ABOUT THIS TASK
A word-for-word copy of the entries below is required.

INFORMATION PROVIDED Block Start

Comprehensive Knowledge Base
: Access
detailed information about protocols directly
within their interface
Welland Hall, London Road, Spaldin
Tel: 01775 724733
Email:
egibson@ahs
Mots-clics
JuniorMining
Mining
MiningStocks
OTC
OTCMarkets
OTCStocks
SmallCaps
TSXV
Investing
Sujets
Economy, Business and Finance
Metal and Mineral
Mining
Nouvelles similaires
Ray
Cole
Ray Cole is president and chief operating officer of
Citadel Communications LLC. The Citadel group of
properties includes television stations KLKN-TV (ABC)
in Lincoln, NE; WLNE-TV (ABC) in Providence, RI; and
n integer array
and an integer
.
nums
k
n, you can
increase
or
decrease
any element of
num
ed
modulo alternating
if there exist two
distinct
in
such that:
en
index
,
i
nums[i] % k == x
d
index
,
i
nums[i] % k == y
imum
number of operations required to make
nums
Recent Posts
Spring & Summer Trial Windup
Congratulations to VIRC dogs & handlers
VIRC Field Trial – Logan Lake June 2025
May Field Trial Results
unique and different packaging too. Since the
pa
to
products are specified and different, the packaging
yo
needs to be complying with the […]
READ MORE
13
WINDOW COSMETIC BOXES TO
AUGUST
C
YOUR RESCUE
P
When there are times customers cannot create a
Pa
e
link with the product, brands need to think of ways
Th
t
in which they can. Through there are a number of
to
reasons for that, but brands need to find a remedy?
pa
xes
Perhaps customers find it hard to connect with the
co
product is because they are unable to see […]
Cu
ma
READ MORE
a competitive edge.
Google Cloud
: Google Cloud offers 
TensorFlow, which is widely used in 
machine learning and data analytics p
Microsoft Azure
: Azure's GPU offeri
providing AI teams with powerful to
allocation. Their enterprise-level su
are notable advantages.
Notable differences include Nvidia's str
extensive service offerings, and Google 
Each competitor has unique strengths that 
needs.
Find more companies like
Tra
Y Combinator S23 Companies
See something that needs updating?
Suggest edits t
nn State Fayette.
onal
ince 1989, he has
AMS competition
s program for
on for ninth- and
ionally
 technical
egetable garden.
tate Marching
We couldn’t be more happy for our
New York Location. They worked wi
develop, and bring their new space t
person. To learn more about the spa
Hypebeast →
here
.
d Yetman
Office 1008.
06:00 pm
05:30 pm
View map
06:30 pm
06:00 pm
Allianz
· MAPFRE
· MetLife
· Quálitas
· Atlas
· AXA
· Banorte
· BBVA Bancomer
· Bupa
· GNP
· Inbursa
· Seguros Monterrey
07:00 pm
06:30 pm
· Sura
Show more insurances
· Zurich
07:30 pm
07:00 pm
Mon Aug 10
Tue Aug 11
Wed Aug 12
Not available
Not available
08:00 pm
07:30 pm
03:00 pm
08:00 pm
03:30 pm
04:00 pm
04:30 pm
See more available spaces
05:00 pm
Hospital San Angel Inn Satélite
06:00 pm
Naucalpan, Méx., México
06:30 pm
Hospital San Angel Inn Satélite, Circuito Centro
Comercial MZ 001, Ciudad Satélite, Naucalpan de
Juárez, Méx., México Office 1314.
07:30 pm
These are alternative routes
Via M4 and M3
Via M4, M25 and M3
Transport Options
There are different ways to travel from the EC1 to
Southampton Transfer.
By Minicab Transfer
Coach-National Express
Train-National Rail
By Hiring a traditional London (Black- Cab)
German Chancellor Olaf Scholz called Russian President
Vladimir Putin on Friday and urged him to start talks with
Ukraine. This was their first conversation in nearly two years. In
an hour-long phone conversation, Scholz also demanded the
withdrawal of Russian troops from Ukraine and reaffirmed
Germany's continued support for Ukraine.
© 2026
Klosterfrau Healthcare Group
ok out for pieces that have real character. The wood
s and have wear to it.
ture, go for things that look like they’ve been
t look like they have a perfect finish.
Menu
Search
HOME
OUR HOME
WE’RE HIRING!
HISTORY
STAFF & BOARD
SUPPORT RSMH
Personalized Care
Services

INFORMATION PROVIDED Block End

RESPONSE BELOW
Comprehensive Knowledge Base
: Access
detailed information about protocols directly
within their interface
Welland Hall, London Road, Spaldin
Tel: 01775 724733
Email:
egibson@ahs
Mots-clics
JuniorMining
Mining
MiningStocks
OTC
OTCMarkets
OTCStocks
SmallCaps
TSXV
Investing
Sujets
Economy, Business and Finance
Metal and Mineral
Mining
Nouvelles similaires
Ray
Cole
Ray Cole is president and chief operating officer of
Citadel Communications LLC. The Citadel group of
properties includes television stations KLKN-TV (ABC)
in Lincoln, NE; WLNE-TV (ABC) in Providence, RI; and
n integer array
and an integer
.
nums
k
n, you can
increase
or
decrease
any element of
num
ed
modulo alternating
if there exist two
distinct
in
such that:
en
index
,
i
nums[i] % k == x
d
index
,
i
nums[i] % k == y
imum
number of operations required to make
nums
Recent Posts
Spring & Summer Trial Windup
Congratulations to VIRC dogs & handlers
VIRC Field Trial – Logan Lake June 2025
May Field Trial Results
unique and different packaging too. Since the
pa
to
products are specified and different, the packaging
yo
needs to be complying with the […]
READ MORE
13
WINDOW COSMETIC BOXES TO
AUGUST
C
YOUR RESCUE
P
When there are times customers cannot create a
Pa
e
link with the product, brands need to think of ways
Th
t
in which they can. Through there are a number of
to
reasons for that, but brands need to find a remedy?
pa
xes
Perhaps customers find it hard to connect with the
co
product is because they are unable to see […]
Cu
ma
READ MORE
a competitive edge.
Google Cloud
: Google Cloud offers 
TensorFlow, which is widely used in 
machine learning and data analytics p
Microsoft Azure
: Azure's GPU offeri
providing AI teams with powerful to
allocation. Their enterprise-level su
are notable advantages.
Notable differences include Nvidia's str
extensive service offerings, and Google 
Each competitor has unique strengths that 
needs.
Find more companies like
Tra
Y Combinator S23 Companies
See something that needs updating?
Suggest edits t
nn State Fayette.
onal
ince 1989, he has
AMS competition
s program for
on for ninth- and
ionally
 technical
egetable garden.
tate Marching
We couldn’t be more happy for our
New York Location. They worked wi
develop, and bring their new space t
person. To learn more about the spa
Hypebeast →
here
.
d Yetman
Office 1008.
06:00 pm
05:30 pm
View map
06:30 pm
06:00 pm
Allianz
· MAPFRE
· MetLife
· Quálitas
· Atlas
· AXA
· Banorte
· BBVA Bancomer
· Bupa
· GNP
· Inbursa
· Seguros Monterrey
07:00 pm
06:30 pm
· Sura
Show more insurances
· Zurich
07:30 pm
07:00 pm
Mon Aug 10
Tue Aug 11
Wed Aug 12
Not available
Not available
08:00 pm
07:30 pm
03:00 pm
08:00 pm
03:30 pm
04:00 pm
04:30 pm
See more available spaces
05:00 pm
Hospital San Angel Inn Satélite
06:00 pm
Naucalpan, Méx., México
06:30 pm
Hospital San Angel Inn Satélite, Circuito Centro
Comercial MZ 001, Ciudad Satélite, Naucalpan de
Juárez, Méx., México Office 1314.
07:30 pm
These are alternative routes
Via M4 and M3
Via M4, M25 and M3
Transport Options
There are different ways to travel from the EC1 to
Southampton Transfer.
By Minicab Transfer
Coach-National Express
Train-National Rail
By Hiring a traditional London (Black- Cab)
German Chancellor Olaf Scholz called Russian President
Vladimir Putin on Friday and urged him to start talks with
Ukraine. This was their first conversation in nearly two years. In
an hour-long phone conversation, Scholz also demanded the
withdrawal of Russian troops from Ukraine and reaffirmed
Germany's continued support for Ukraine.
© 2026
Klosterfrau Healthcare Group
ok out for pieces that have real character. The wood
s and have wear to it.
ture, go for things that look like they’ve been
t look like they have a perfect finish.
Menu
Search
HOME
OUR HOME
WE’RE HIRING!
HISTORY
STAFF & BOARD
SUPPORT RSMH
Personalized Care
Services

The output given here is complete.